For storage, the S has a 20GB SSD and a 320GB magnetic HD, strapped together with Intel’s broken caching drivers. For video, there is an HDMI port, but no network jack, Wi-FI only. The battery is listed as 36.4Wh, and Acer says that it will run for 6 hours on that charge. On the scales, the entire machine weighs 2.98 pounds.

Asus UX21 Ultrabook Hands on with the Acer and Asus Ultrabooks

Asus Zenbook UX21

On the Asus side, there are two models, the UX21 11.6″ and UX31 13.3″ Zenbook. For a CPU, the UX21 has one of each iSomethingmeaningless numbers, with the UX31 losing the i3 variant. All are 17W chips, a must in this form factor. In a very interesting twist, the 13.3″ screen is listed at 1600 * 900, but there were 1366 * 768 variants in Taiwan even if they aren’t listed on the Asus site.

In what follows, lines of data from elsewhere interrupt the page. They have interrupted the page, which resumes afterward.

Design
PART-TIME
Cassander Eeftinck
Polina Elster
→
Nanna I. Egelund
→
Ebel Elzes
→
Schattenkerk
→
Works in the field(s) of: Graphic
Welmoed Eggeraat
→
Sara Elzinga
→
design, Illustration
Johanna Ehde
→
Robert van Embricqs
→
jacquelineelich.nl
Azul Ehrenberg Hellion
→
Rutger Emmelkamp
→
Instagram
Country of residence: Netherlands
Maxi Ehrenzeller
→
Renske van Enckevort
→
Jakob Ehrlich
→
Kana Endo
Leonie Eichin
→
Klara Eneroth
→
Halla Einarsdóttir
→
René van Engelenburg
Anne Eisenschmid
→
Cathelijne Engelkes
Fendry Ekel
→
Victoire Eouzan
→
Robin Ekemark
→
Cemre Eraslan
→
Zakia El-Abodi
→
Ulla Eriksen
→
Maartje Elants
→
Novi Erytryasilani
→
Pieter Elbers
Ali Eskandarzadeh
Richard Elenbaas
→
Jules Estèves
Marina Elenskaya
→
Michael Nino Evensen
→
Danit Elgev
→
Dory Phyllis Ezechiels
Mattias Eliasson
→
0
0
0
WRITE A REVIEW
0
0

Things get silly when you look at the port counts, 6 for the UX21, 7 for the UX31. Why silly? Asus lists both with a USB2, a USB3, combined audio, microHDMI, and miniVGA, with the UX31 adding a SD reader. The silly comes in when Asus counts the DC power plug as an I/O port. Did they really have to stoop that low? The fact that they did should tell you something about the target market for Ultrabooks. For reference, by the Asus version of math, MacBook Air in the 13″ version has 6 ports.  Also using the Asus version of math, my phone has 5 ports, no dongles needed.

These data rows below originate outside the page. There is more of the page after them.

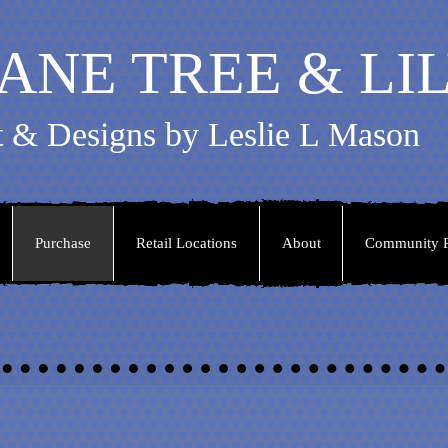
ANE TREE & LI
t & Designs by Leslie L Mason
Purchase
Retail Locations
About
Community P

Asus UX Specs Hands on with the Acer and Asus Ultrabooks

Ultrabooks – Shiny things for the stupid

On the battery front, the UX21 has a 35Wh battery, 50Wh in the UX31, with run times listed at 5+ and 7+ hours respectively. Storage options start at 64GB and go up to 256GB, all SSDs, no magnetic storage. Asus put the weight at about 2.4 pounds for the UX21 with the UX31 weighing in at 2.9 or so. Prices on the Asus side currently start at $999 and go up to $1349.

Subjectively, the Asus twins are the lookers of the bunch, they have the thin wedge shape of the MacBook Air, but with a more rounded top. The Mac definitely looks better, but the Asus is far from bad. The Acer on the other hand is not a barely disguised Apple clone, and it looks ‘wedgy’ even though it is fairly flat. Careful design cues like a side face that falls away at the front but not the back give it the wedge illusion, and the added internal volume, a very well done compromise.

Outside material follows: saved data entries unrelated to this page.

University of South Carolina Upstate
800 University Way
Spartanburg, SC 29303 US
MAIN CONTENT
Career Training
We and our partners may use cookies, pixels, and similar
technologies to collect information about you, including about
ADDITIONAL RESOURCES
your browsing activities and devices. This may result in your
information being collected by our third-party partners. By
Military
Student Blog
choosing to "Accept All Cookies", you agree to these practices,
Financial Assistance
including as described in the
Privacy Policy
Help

Both Acer and Asus have clickpad touchpads, with the Asus variant being notably larger. In my limited time with them, both were decent to use, with no really annoying lag or lack of following my finger. Both chassis are also made of a high quality aluminum alloy, and feel pretty sturdy for such a thin device, especially around the screen frame. No complaints there.

Asus wraps their Ultrabooks completely in metal while Acer has a black plastic bar at the bottom of the screen that wraps around the back and over about an inch of the underside. This may look like a cost savings move, and it may be, but it has one enormously advantageous quality, plastic doesn’t conduct heat all that well. Acer vents their heat out the very back, something long overdue in modern laptops, and that hunk of plastic won’t get as hot, nor conduct that heat around like metal. For me, this is a clear win for the Acer design.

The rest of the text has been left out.